-- Task goal --
Searching the material below, find each line that includes the word "خورى", and copy it.

Provided records: Begin

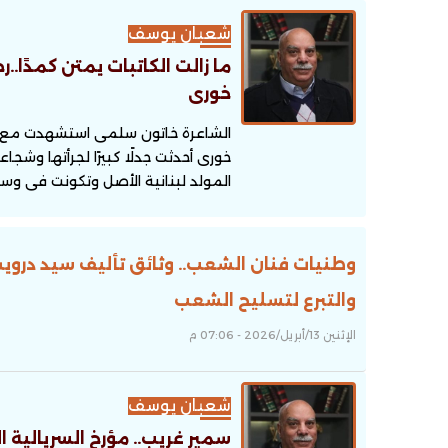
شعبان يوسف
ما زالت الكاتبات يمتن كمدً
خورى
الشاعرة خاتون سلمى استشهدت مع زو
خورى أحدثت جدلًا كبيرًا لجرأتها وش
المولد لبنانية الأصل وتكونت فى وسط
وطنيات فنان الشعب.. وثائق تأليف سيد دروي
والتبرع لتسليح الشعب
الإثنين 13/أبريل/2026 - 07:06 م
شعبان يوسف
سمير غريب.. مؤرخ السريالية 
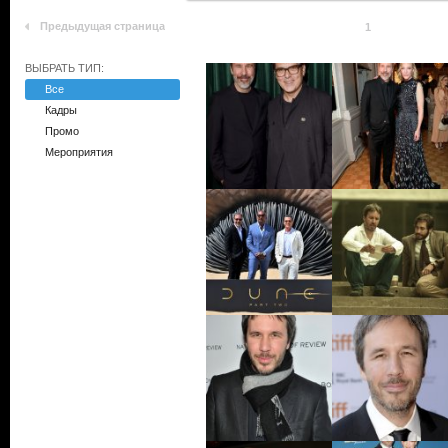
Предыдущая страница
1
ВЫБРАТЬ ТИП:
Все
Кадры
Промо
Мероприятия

Provided records: End

-- Task answer --
خورى
خورى أحدثت جدلًا كبيرًا لجرأتها وش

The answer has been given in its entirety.